Custom roles (wl_superadmin, wl_admin, wl_analyst_editor, wl_analyst_viewer, plus the wl_editor / wl_viewer aliases) are removed with the app. Users who held these roles lose them automatically.

Recovery log (lookups/_versions/_recovery_log.jsonl) is removed with the app's lookups/ directory.

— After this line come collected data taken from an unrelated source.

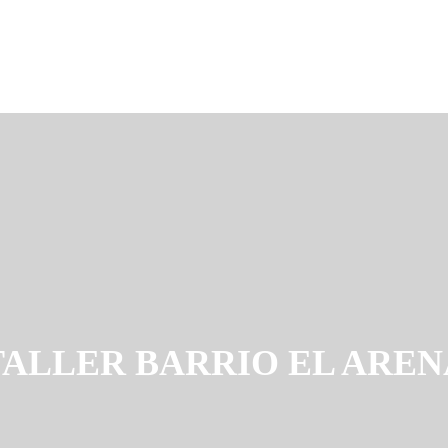
TALLER BARRIO EL AREN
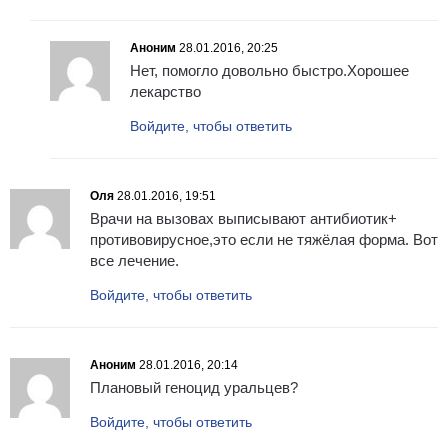
Аноним
28.01.2016, 20:25
Нет, помогло довольно быстро.Хорошее
лекарство
Войдите, чтобы ответить
Оля
28.01.2016, 19:51
Врачи на вызовах выписывают антибиотик+
противовирусное,это если не тяжёлая форма. Вот
все лечение.
Войдите, чтобы ответить
Аноним
28.01.2016, 20:14
Плановый геноцид уральцев?
Войдите, чтобы ответить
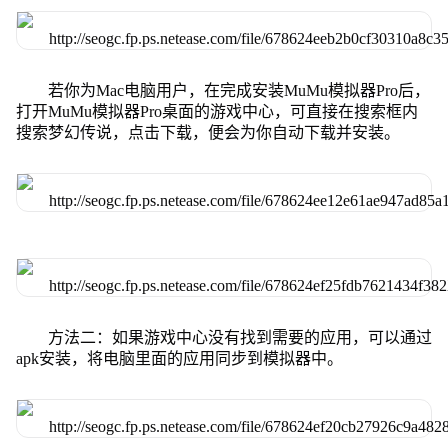
若你为Mac电脑用户，在完成安装MuMu模拟器Pro后，
打开MuMu模拟器Pro桌面的游戏中心，可直接在搜索框内
搜索梦幻传说，点击下载，便会为你自动下载并安装。
方法二：如果游戏中心没有找到需要的应用，可以通过
apk安装，将电脑里面的应用同步到模拟器中。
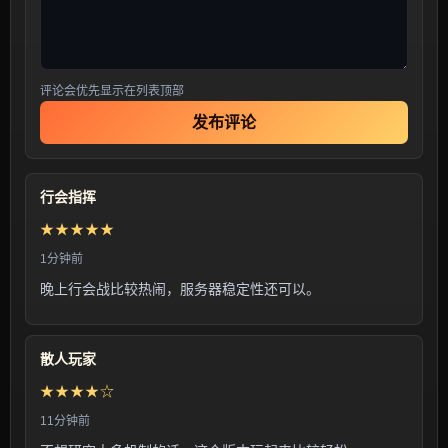
评论会优先显示在列表顶部
发布评论
行会指挥
★★★★★
1分钟前
晚上行会战比较热闹，服务器稳定性还可以。
散人玩家
★★★★☆
11分钟前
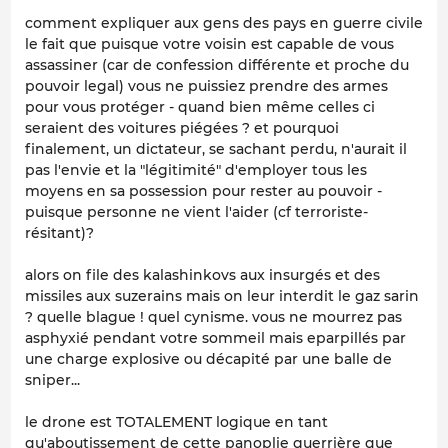
comment expliquer aux gens des pays en guerre civile
le fait que puisque votre voisin est capable de vous
assassiner (car de confession différente et proche du
pouvoir legal) vous ne puissiez prendre des armes
pour vous protéger - quand bien même celles ci
seraient des voitures piégées ? et pourquoi
finalement, un dictateur, se sachant perdu, n'aurait il
pas l'envie et la "légitimité" d'employer tous les
moyens en sa possession pour rester au pouvoir -
puisque personne ne vient l'aider (cf terroriste-
résitant)?
alors on file des kalashinkovs aux insurgés et des
missiles aux suzerains mais on leur interdit le gaz sarin
? quelle blague ! quel cynisme. vous ne mourrez pas
asphyxié pendant votre sommeil mais eparpillés par
une charge explosive ou décapité par une balle de
sniper...
le drone est TOTALEMENT logique en tant
qu'aboutissement de cette panoplie guerrière que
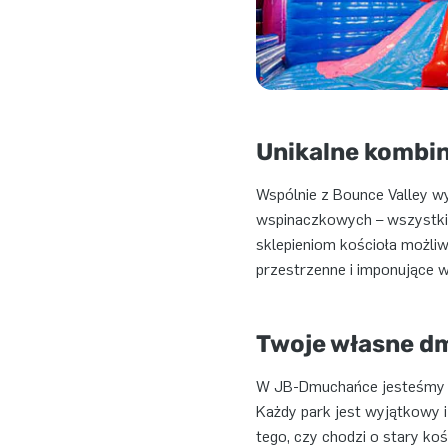
Unikalne kombi
Wspólnie z Bounce Valley wy
wspinaczkowych – wszystkie 
sklepieniom kościoła możli
przestrzenne i imponujące w
Twoje własne d
W JB-Dmuchańce jesteśmy dum
Każdy park jest wyjątkowy i 
tego, czy chodzi o stary ko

If your retention policy requires preserving recovery actions after uninstall, copy that file out first.


Quick Reference Card

Item Value
App folder $SPLUNK_HOME/etc/apps/wl_manager/
REST endpoint https://<splunk>:8089/services/custom/wl_manager
Web dashboard https://<splunk>:8000/app/wl_manager/whitelist_manager
Audit destination index=wl_audit (all audit events go to this Splunk index — there is no separate log file)
Mapping CSV $SPLUNK_HOME/etc/apps/wl_manager/lookups/rule_csv_map.csv
KV collections wl_cooldowns, wl_fim_baseline, wl_presence_state, wl_ratelimit_state (see default/collections.conf)
Roles 4 modern (wl_superadmin, wl_admin, wl_analyst_editor, wl_analyst_viewer) + 2 backward-compat aliases (wl_editor, wl_viewer) — see default/authorize.conf
Python version python3 + python.required = 3.13 (see default/restmap.conf)
Splunk version See app.manifest platformRequirements.splunk.Enterprise for the minimum
App version See default/app.conf [launcher].version and [install].build for current values
Recovery scripts scripts/emergency_unlock.sh, scripts/reset_cooldowns.sh, scripts/fim_deploy_window.sh — see docs/RUNBOOKS.md

Trademark notice

Splunk, Splunk Enterprise, and Splunk Enterprise Security are registered trademarks of Splunk LLC in the United States and other countries. This project is an independent community tool — it is not affiliated with, endorsed by, or sponsored by Splunk LLC.